Timberline’s 6-6 Dan Pratt, who had inside position, went up to collar the rebound as it came off the glass. Arena, soared over Pratt from behind. He grabbed the ball and, despite’s Pratt’s hands in his face, put the ball back up off the glass for the winning basket.
Pandemonium broke out from the East bench and fans as the Knights secured the title they squandered the previous year against Ellensburg.
A long possession of cars followed the team bus from the head of the bay in Gorst all the way back to East after the thrilling victory. It was midnight as hundreds of fans celebrated with coaches and players in the East High gym.
Olson suffered a knee injury in the summer before the 1973-74 season. He missed the first part of the season, came back against Central Kitsap and hurt his knee again. He sat out until the last few games and the postseason. Even then he was playing on a knee that was not 100 percent.
East would be shuttered after the 1977-78 school year and would be melted with West High back to one school. The East legend lives on through an East Knights website and a charity golf tournament every summer that is named after Eathorne, who died in July of 2010.
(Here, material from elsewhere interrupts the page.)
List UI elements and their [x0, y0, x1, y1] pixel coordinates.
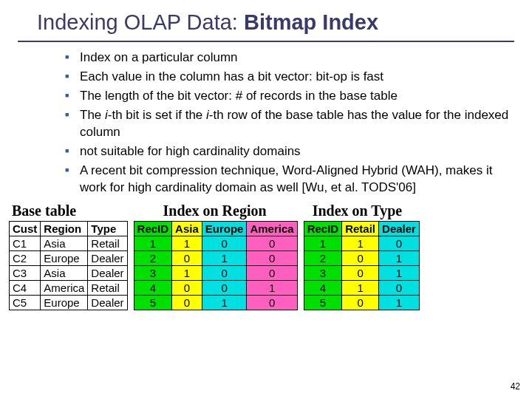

“Les was a great motivator,” Olson said. “He treated you like young men and not like you were a kid. If you followed the rules you got respect from him. He didn’t have many rules, but you followed them. Kids wanted to play for him and they wanted to run under the light (the spotlight with gym lights turned off) at the start of games.
“He built a tradition from the 1950s until the school closed and as a young guy playing basketball you wanted to be part of the whole thing.”
The pinnacle of that tradition was reached with those early 1970 East teams — especially in 1973 — and that created lasting memories.